EU Referendum


Re-learning every lesson


09/08/2008



By now I have lost count of the number of talks I have heard from people who should know something about the subject (one of them was Peter Clarke, until recently in charge of the Metropolitan Police Service's section on counter-terrorism), which all come up with the same point. It is so difficult to deal with Islamists and their supporters because we are not used to the way they think, act and organize themselves.

In particular, they tell us, the Islamist groups are not like the IRA. Well, no, they are not. But then, the IRA was a relatively untypical terrorist organization in that its aims were limited and clearly stated; they organized themselves as an army with a command structure; and if they infiltrated any other organization it was for a specific purpose, be that gathering of information or terrorist activity.

On the other hand, there have been plenty of political and terrorist organizations in the past whom our present-day enemy does resemble. These thoughts were once again going through my mind as I was reading Caroline Fourest's "Brother Tariq - The Doublespeak of Tariq Ramadan", a book I can sincerely recommend to anyone who is interested both in the eponymous hero and in the swirling movements around him.

Tariq Ramadan, who is, to my great embarrassment but no suprise, a fellow of my old college at Oxford, is a very dangerous man. He confuses many of his Western interlocutors because he appears to be a steady follower of the rules of action laid down by his maternal grandfather, Hassan al-Bana, founder of the Muslim Brotherhood.

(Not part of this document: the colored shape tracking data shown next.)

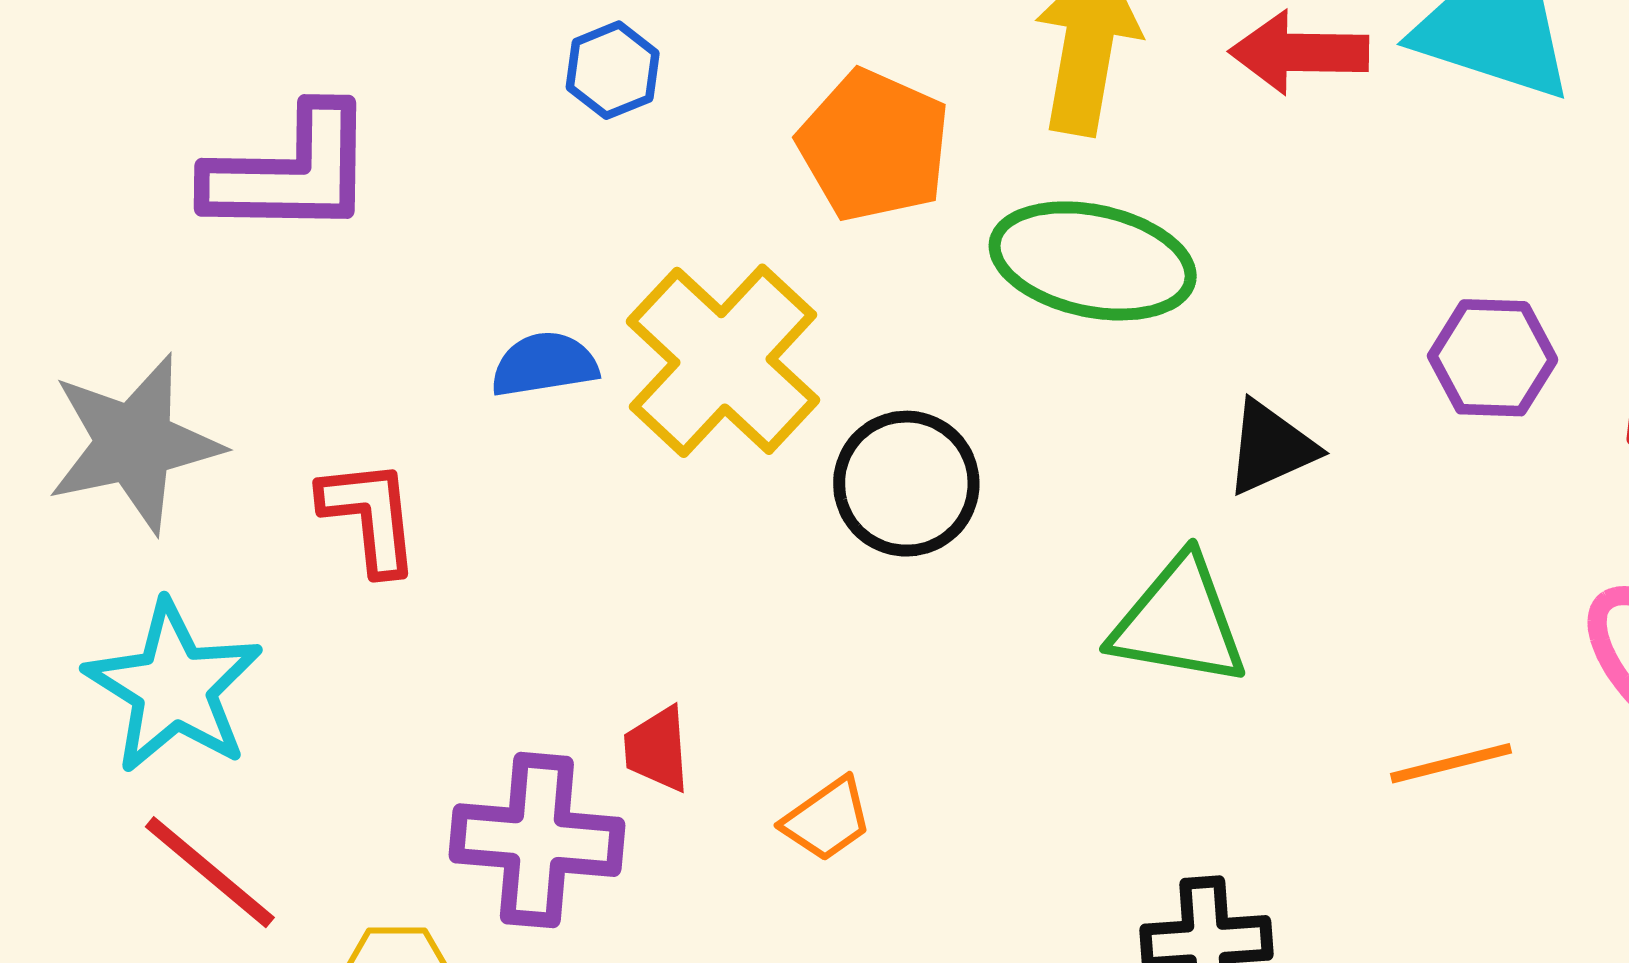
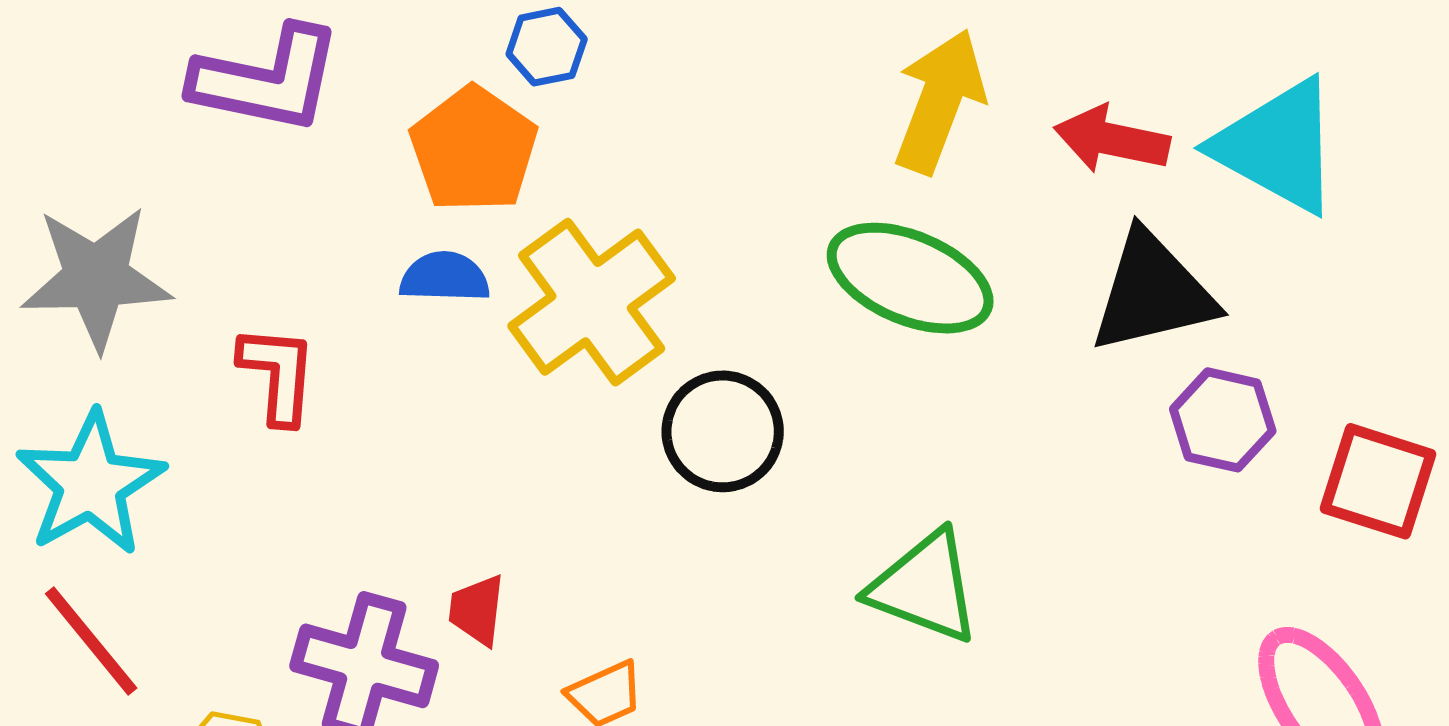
orange pentagon: (874, 146) -> (474, 149), moved
black triangle: (1270, 448) -> (1153, 293), moved, size x1.6

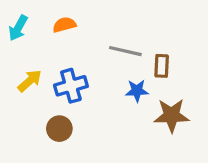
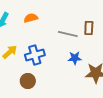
brown rectangle: (162, 66) -> (89, 28), moved

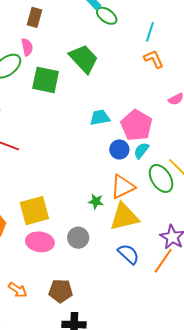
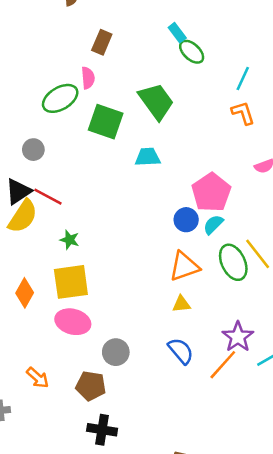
cyan trapezoid: (100, 118) -> (148, 157), moved
green star: (96, 201) -> (70, 240), moved
yellow triangle: (124, 217) -> (181, 304), size x0.5
gray circle: (78, 238) -> (116, 352), moved

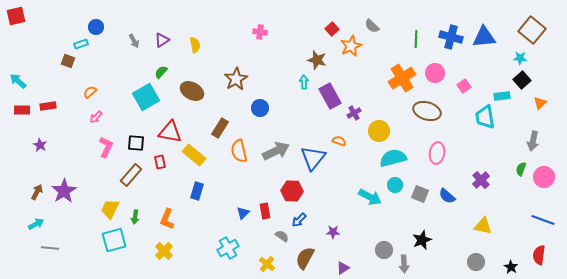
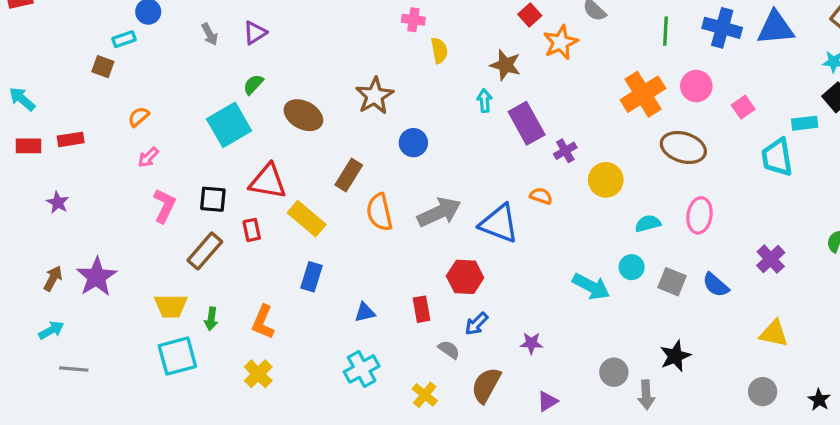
yellow semicircle: (195, 45) -> (439, 50), moved
blue triangle: (313, 158) -> (499, 223), turned -48
cyan semicircle: (393, 158) -> (648, 223), moved, size x0.6
yellow trapezoid: (110, 209) -> (171, 306), turned -115
blue triangle: (243, 213) -> (365, 312), moved, turned 32

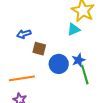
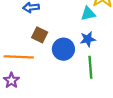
brown square: (39, 49) -> (40, 35), moved
blue star: (78, 60) -> (88, 39), moved

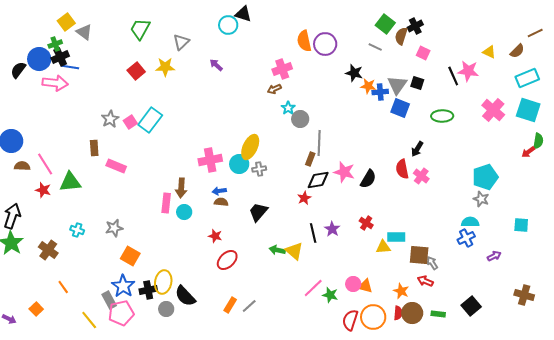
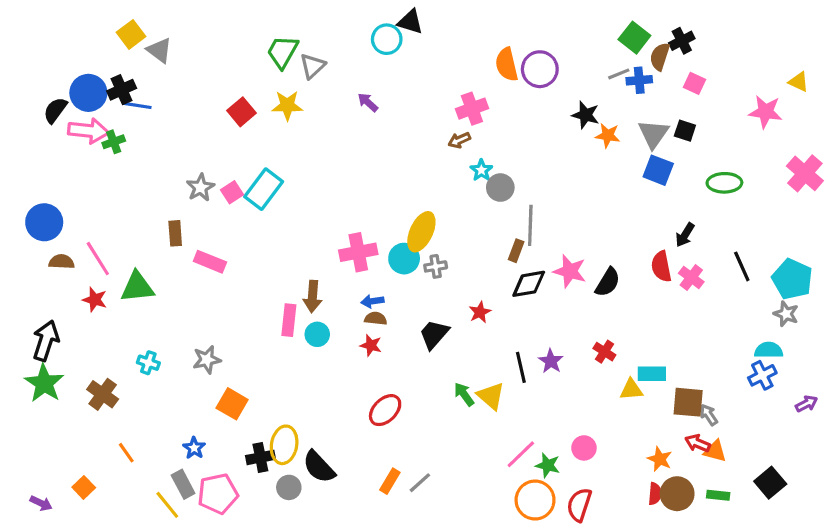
green trapezoid: (140, 29) -> (283, 52), moved
green cross: (55, 44) -> (114, 142), moved
gray line: (375, 47) -> (619, 74), turned -48
black line: (453, 76) -> (742, 266), moved
pink arrow: (55, 83) -> (88, 131), moved
blue cross: (380, 92) -> (639, 80), moved
cyan pentagon: (485, 177) -> (792, 279), turned -30
red star: (304, 198) -> (480, 312), moved
red star: (215, 236) -> (371, 345), moved
green arrow: (277, 250) -> (464, 394), turned 42
blue star: (123, 286) -> (194, 448), moved, size x0.6
orange triangle: (365, 286) -> (715, 451), moved
gray rectangle: (109, 300) -> (183, 484), moved
orange circle: (373, 317) -> (535, 500), moved

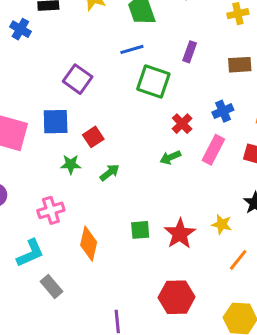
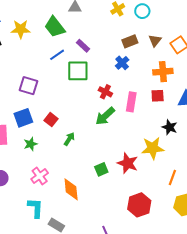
purple rectangle: (190, 52) -> (83, 46), moved, turned -48
blue cross: (223, 111) -> (122, 63), moved
green arrow: (170, 157) -> (105, 116), size x1.5
green star: (71, 164) -> (31, 144), moved
yellow star: (222, 224) -> (153, 148), size x1.6
cyan L-shape: (30, 253) -> (36, 208), turned -45
orange line: (238, 260) -> (172, 177), moved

This is what Ms Fourest, a highly regarded French writer and journalist and a woman of the left, says about the Muslim Brotherhood:
From the very start, the Muslim Brotherhood has been based on an ambiguity: that of being at one and the same time an organized movement and a way of thinking. The movement's founding law, which dates from 1945, defines an 'active member' as someone who has pledged allegiance to the Guide, but the great majority of those committed to serve the Brotherhood's ideology do so on an informal basis. These agents spread al-Banna's message and his methods, without being an integral part of the organization.

The movement had, to be sure, an official structure that represented it in political dealings with institutions. The Brotherhood even ahd a flag: two crossed swords with the Koran as a background. The organization's officers intoduced themselves as members of the Muslim Brotherhood if, in so doing, negotiations with the Egyptian government or other administrations were facilitated.

But the Brotherhood consisted of much more than this official façade. Some sections were engaged in infiltration operations that were of necessity undercover. Other sections organized terrorist attacks that had to be publicly condemned so as not to discredit the official line taken by the head office.

Steps were taken to separate, as far as possible, the sections that were in the public eye from the undercover cells, either because the latter were more radical or because their mission had to remain confidential.

This led to the creation of an unofficial branch, knowns as the Secret Organization, in charge of the most sensitive operations.
Well, well, I thought, now who does that remind me of? Could it be the Communist Party and the Communist International, who created parallel structures in most countries where it was possible, from the very beginning? Not much changed between the early days of 1920 - 21 when gold was exported from starving Russia (famine caused, naturally enough, by the Bolshevik government's policies) not to buy in grain but to fund subversive organizations in the United States and Britain and the situation in the seventies and eighties when the mighty Soviet Union secretly sent funds to such organizations as the German "Generals for Peace".

Why do we have to re-learn the same lesson over and over again? It is bad enough that the powers that be refused to deal with that "unknown unknown" the need for anti-subversion. That has damaged the West and this country in particular a great deal. Our refusal to learn those lessons will harm us again now and in the future.